Simply for my own amusement, I took it to a T-shirt printing shop and had them add the words "Over Soon" below, in the same font. Did I have in mind a comment on Beatles nostalgia, or the endless recycling of a peerless catalogue for commercial gain? I don't rightly recall but whenever I have worn the shirt, folk have assumed that "Let it be over soon" is a heartfelt plea for an end to the referendum debate.

That was especially true at a party in London last weekend, where I had teamed it with a Bruce tartan kilt for the occasion, so perhaps that is less curious than it might at first seem.

That everyone I spoke to was genuinely interested in my views on independence was gratifying and most of the residents of the UK capital whose opinions I sought in return seemed convinced that Westminster, and the coalition Government in particular, had failed, and was continuing to fail, to take the matter as seriously as it deserved.

This level of engagement rather contradicted the popular interpretation of the T-shirt, as well as my own considered opinion that the current journalistic compulsion to include an enquiry into the interviewee's referendum voting intentions in every feature article was becoming a mite tiresome - the media's attempt to fill the vacuum left by vacuous politicians.

It is not difficult to work out, however, why some high-profile Scottish musicians and actors have declined to be drawn on the question, when the effect will assuredly be to obscure their real reason for giving the interview behind a headline that defines them merely as a Yea or a Nay. Though you would look in vain through my interview with Nicola Benedetti at the start of this week in search of an intimation of her support for either camp, that does not mean I didn't ask her.

Monday's feature was all about the classical violinist explaining why she had decided to dabble in traditional music on her new album, teaming Max Bruch with Robert Burns, James Scott Skinner and Phil Cunningham. To have included politics in the available space would have been to exclude some of the discussion of the music, but depite what you may have read elsewhere, Benedetti was adamant that she has not made any declaration, and as a non-resident will have no vote anyway.
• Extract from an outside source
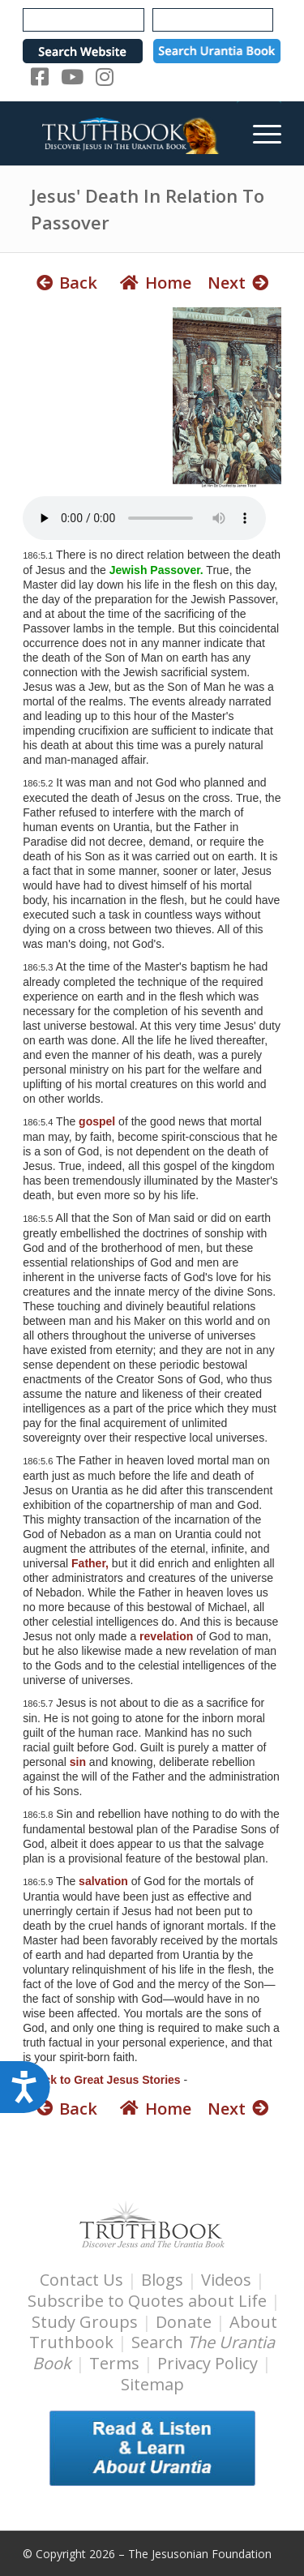  I want to click on Search, so click(153, 2352).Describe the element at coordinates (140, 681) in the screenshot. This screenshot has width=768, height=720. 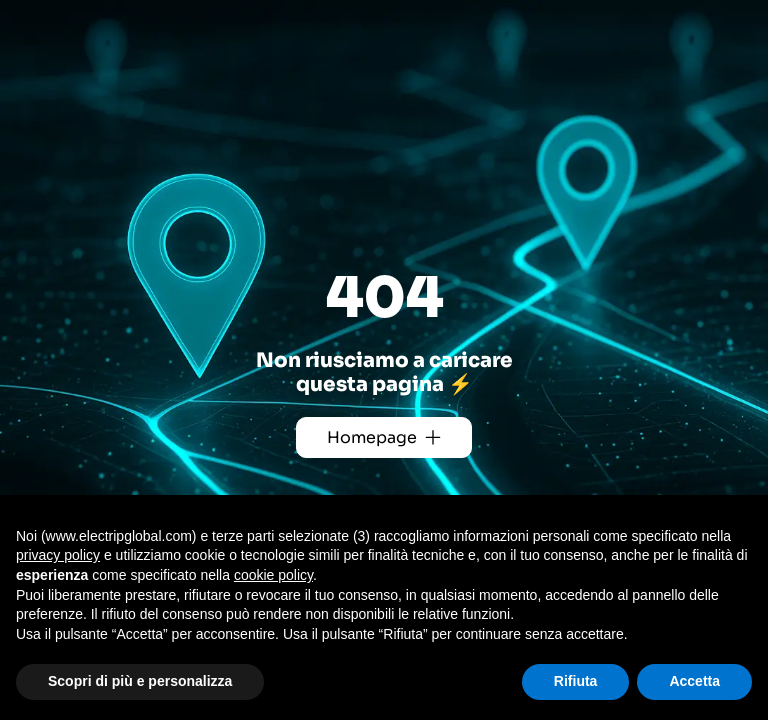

Her album is entitled Homecoming: A Scottish Fantasy, and was clearly conceived in the light of the Scottish Government's designation of 2014 as a second Year of Homecoming and also timed to coincide with the hosting of the 20th Commonwealth Games by the City of Glasgow.

However - and read into this what you will - the violinist was emphatic that the project pre-dated the setting of the referendum date, and that she would not wish it to be seen as any sort of comment on the ballot, no matter how fine she looks in a Vivienne Westwood tartan frock. Those last dozen words have been added by a man in a kilt and wordy T-shirt.